For the role of Quill, a Labrador named "Rafie" portrayed him throughout most of the film. "Chibichibiku" played the puppy Quill, "Beat" was three-month-old Quill and "Yuma" portrayed an elderly Quill, with a CG version portraying his accident toward the end of the film.

==Soundtrack==
The film's soundtrack, composed and recorded by the Kuricorder Quartet, consists of simple recorders mixed with acoustic instruments. The soundtrack album was released on March 10, 2004.

==Box office==
Quill was a commercial success becoming the 21st highest-grossing film in Japan of 2004 earning $19,270,242.

== Reception ==
The film received generally positive reviews. Based on 19 reviews collected by Rotten Tomatoes, the film holds an 80% rating and an average score of 6.7 out of 10. On Metacritic, the film has a 60 out of 100, based on reviews from 8 critics.

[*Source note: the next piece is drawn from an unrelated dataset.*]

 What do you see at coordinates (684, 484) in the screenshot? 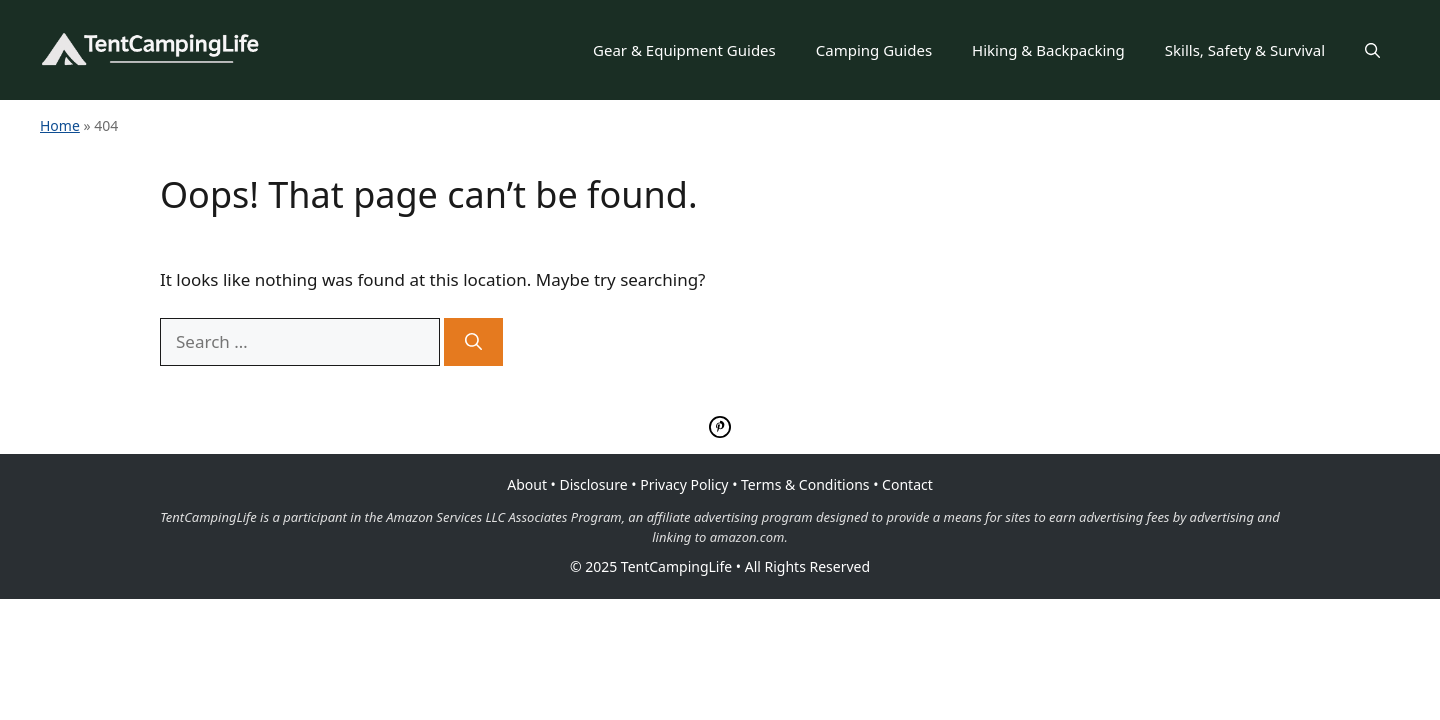 I see `Privacy Policy` at bounding box center [684, 484].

Roger Ebert scored the film at three out of four, commenting that it "doesn't use fake closeups to show the dog being cute or funny. It doesn't dub Quill's 'dialogue' or even worse, use CGI to move his jaw and show him 'speaking.' Quill is a dog, and that is quite enough.". David Nusair of Reelfilm gave the film two-and-a-half out of four, saying that "while the movie does occasionally seem to dwell unnecessarily on some of the more unpleasant aspects of Quill's life, this is the sort of movie kids will probably enjoy more than adults (yet grown-ups can easily watch this without checking the old watch every couple of minutes)".

==Home media==
The film was released on DVD in the U.S. as Quill: The Life of a Guide Dog by Music Box Films on July 10, 2012.